**What needs to be done:** Nothing but the lines below from the one that contains "LENA šperky" through the one that contains "Геодезический контроль строительства" should be retyped, exactly and including both ends. Do not include pictures.

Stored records
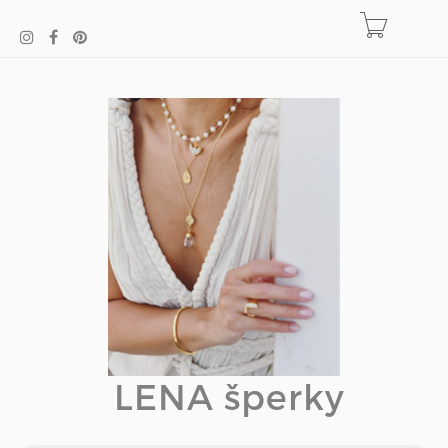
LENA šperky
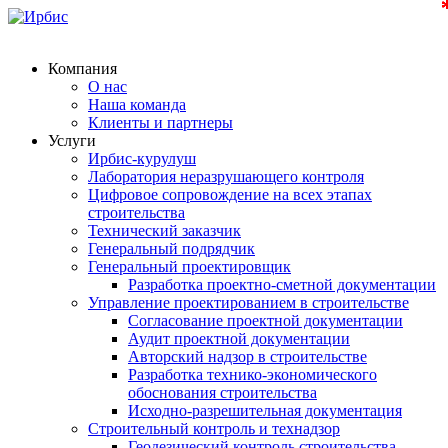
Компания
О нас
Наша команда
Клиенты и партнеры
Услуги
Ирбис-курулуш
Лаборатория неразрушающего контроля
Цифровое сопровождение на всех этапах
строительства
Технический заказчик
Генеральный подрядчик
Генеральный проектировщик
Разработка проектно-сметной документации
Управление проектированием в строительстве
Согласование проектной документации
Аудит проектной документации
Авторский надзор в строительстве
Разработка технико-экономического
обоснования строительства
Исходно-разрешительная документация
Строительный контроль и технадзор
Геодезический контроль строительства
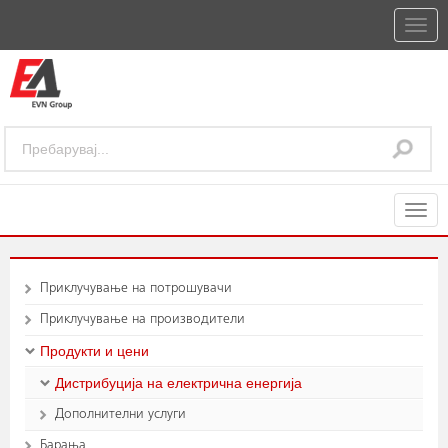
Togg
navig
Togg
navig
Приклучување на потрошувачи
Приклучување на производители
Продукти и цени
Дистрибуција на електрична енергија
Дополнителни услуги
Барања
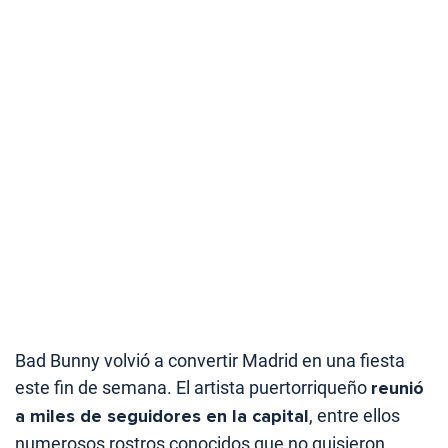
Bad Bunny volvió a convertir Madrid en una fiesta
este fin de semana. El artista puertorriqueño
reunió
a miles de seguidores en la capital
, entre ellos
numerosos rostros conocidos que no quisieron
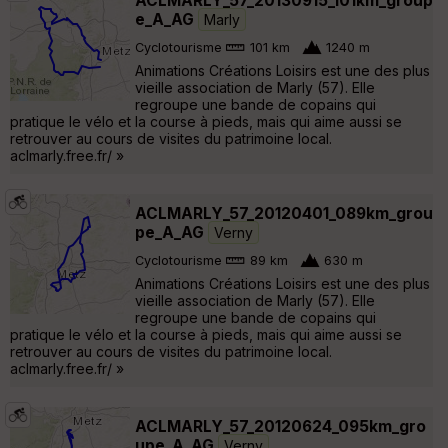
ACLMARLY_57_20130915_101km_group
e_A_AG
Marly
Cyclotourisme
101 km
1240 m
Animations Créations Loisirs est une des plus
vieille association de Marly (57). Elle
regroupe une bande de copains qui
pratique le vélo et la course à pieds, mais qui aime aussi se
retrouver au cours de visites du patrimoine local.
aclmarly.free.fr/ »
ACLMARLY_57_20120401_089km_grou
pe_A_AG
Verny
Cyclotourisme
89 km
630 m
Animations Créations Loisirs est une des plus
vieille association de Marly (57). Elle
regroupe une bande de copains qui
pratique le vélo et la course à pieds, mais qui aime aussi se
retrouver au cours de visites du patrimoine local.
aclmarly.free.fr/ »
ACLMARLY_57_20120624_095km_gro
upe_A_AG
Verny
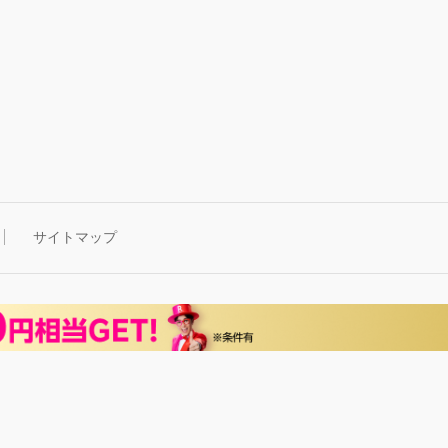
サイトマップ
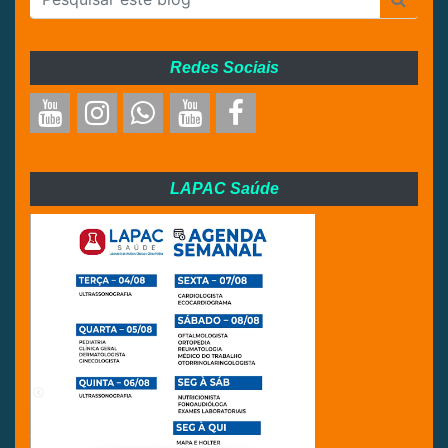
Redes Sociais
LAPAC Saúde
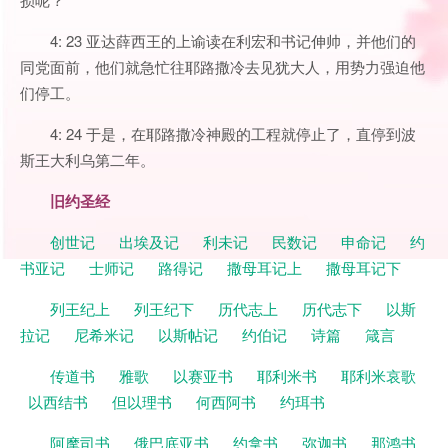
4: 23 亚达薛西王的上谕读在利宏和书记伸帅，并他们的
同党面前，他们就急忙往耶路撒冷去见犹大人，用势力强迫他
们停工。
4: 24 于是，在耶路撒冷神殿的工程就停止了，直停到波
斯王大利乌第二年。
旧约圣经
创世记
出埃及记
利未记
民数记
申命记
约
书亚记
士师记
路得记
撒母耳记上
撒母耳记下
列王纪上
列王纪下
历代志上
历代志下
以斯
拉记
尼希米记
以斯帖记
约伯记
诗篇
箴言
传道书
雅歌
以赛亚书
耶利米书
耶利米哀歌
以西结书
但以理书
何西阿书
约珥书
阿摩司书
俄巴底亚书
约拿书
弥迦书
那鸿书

...

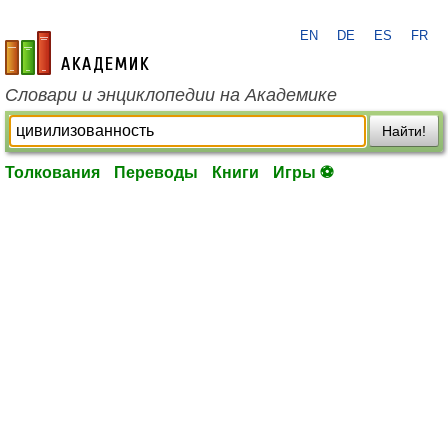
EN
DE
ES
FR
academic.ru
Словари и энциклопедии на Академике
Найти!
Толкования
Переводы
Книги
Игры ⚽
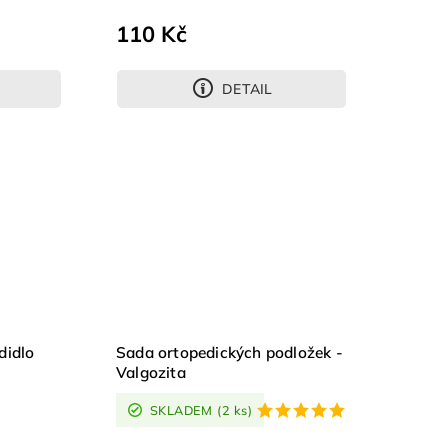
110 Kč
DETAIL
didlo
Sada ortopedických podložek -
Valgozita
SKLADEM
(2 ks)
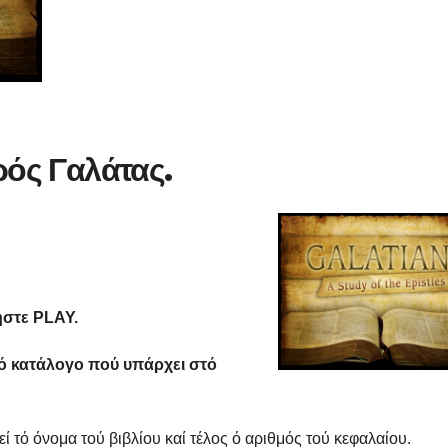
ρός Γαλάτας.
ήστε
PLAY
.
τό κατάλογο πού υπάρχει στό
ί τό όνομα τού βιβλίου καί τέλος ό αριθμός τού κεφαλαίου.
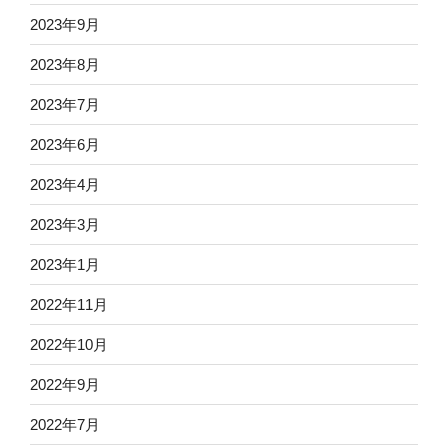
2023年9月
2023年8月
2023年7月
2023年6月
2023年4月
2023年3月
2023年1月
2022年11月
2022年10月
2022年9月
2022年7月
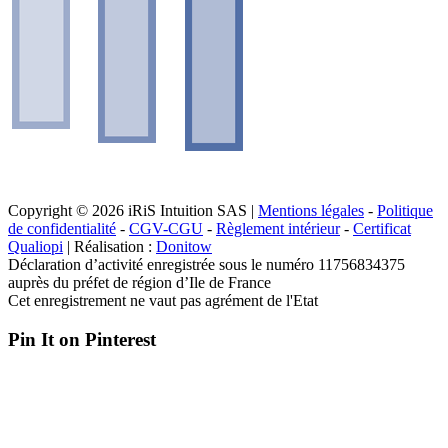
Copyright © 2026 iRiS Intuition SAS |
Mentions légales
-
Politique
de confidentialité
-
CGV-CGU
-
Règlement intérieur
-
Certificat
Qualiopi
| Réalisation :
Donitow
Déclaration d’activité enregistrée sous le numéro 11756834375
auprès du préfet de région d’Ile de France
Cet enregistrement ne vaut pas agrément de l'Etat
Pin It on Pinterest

**Your solution:**
LENA šperky
Компания
О нас
Наша команда
Клиенты и партнеры
Услуги
Ирбис-курулуш
Лаборатория неразрушающего контроля
Цифровое сопровождение на всех этапах
строительства
Технический заказчик
Генеральный подрядчик
Генеральный проектировщик
Разработка проектно-сметной документации
Управление проектированием в строительстве
Согласование проектной документации
Аудит проектной документации
Авторский надзор в строительстве
Разработка технико-экономического
обоснования строительства
Исходно-разрешительная документация
Строительный контроль и технадзор
Геодезический контроль строительства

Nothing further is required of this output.